When tackling problems involving variable expressions, one of the first steps is substitution. This means replacing the variables in the expression with their given values. For instance, in the expression \( \frac{3a - b}{a} \), we have specific values for variables \( a = \frac{1}{3} \) and \( b = -3 \). By substituting these values, we transform the expression into an arithmetic form that can be easily handled.
This substitution transforms the expression from an abstract form with letters (variables) to a concrete form with numbers. As a result, the expression becomes \( \frac{3(\frac{1}{3}) - (-3)}{\frac{1}{3}} \). Each occurrence of \( a \) and \( b \) in the equation is replaced with their given values.
It's crucial to be meticulous during substitution to avoid errors, especially with operations involving negative signs and fractions.

Once the substitution is complete, the next step in evaluating the expression is simplification. This involves performing arithmetic operations to reduce the expression to a more manageable form. In our example, the numerator of the expression is \( 3 \times \frac{1}{3} - (-3) \).
Let's break this down:

• First, perform the multiplication: \( 3 \times \frac{1}{3} = 1 \).
• Next, handle the subtraction involving a negative number: \( 1 - (-3) \) simplifies to \( 1 + 3 = 4 \).

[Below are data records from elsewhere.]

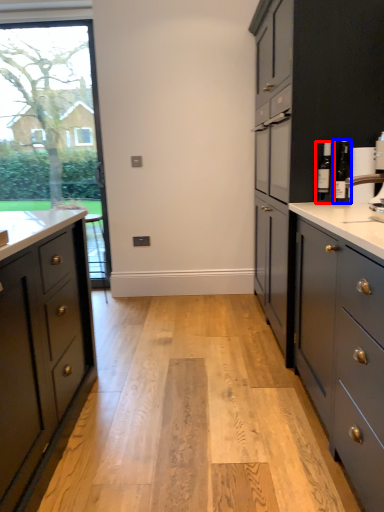 Question: Which point is further to the camera, bottle (highlighted by a red box) or bottle (highlighted by a blue box)?

Choices:
 (A) bottle
 (B) bottle

Answer: (A) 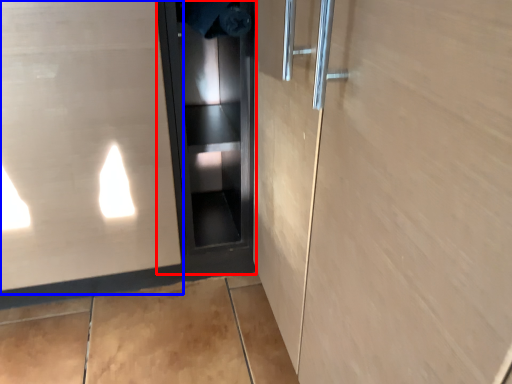 Question: Which of the following is the farthest to the observer, elevator door (highlighted by a red box) or elevator door (highlighted by a blue box)?

Choices:
 (A) elevator door
 (B) elevator door

Answer: (A) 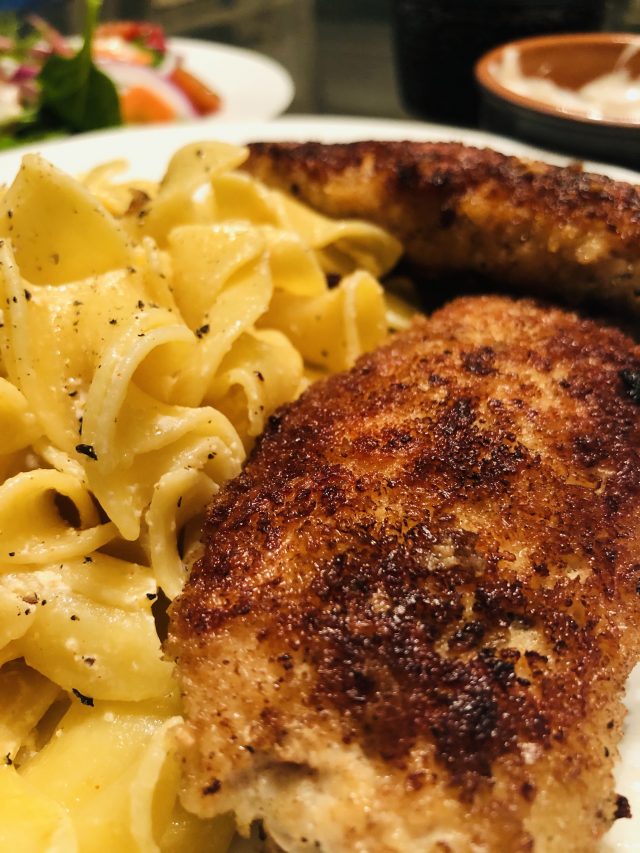 At what (x,y) coordinates should I click in order to perform the action: click on dishes. Please return your answer as a coordinate pair (x, y). This screenshot has width=640, height=853. Looking at the image, I should click on (152, 148), (246, 95), (582, 47).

Simplification processes both the numerator and denominator independently. In this example, the denominator \( a \) remains as \( \frac{1}{3} \), which is straightforward since it was already simplified by substitution.
Simplification clarifies the mathematical operations at play, ensuring we end up with a form like \( \frac{4}{\frac{1}{3}} \) that is ready for more operations.

In mathematics, division of fractions often confuses students, but it becomes easier with the method of multiplying by the reciprocal. Our expression has reduced to the form \( \frac{4}{\frac{1}{3}} \) after substitution and simplification.
Division of fractions can be transformed into multiplication by flipping the fraction in the denominator. This process converts our division problem:

• Reciprocal of \( \frac{1}{3} \) is \( 3 \).
• Multiply the numerator by this reciprocal: \( 4 \times 3 \).

This results in \( 12 \), concluding that \( \frac{4}{\frac{1}{3}} = 12 \).
Understanding fraction division in terms of multiplication by the reciprocal can significantly ease the process, turning a potentially complex division into a simple multiplication task. This approach is not only useful in examinations but also in everyday applications of mathematics.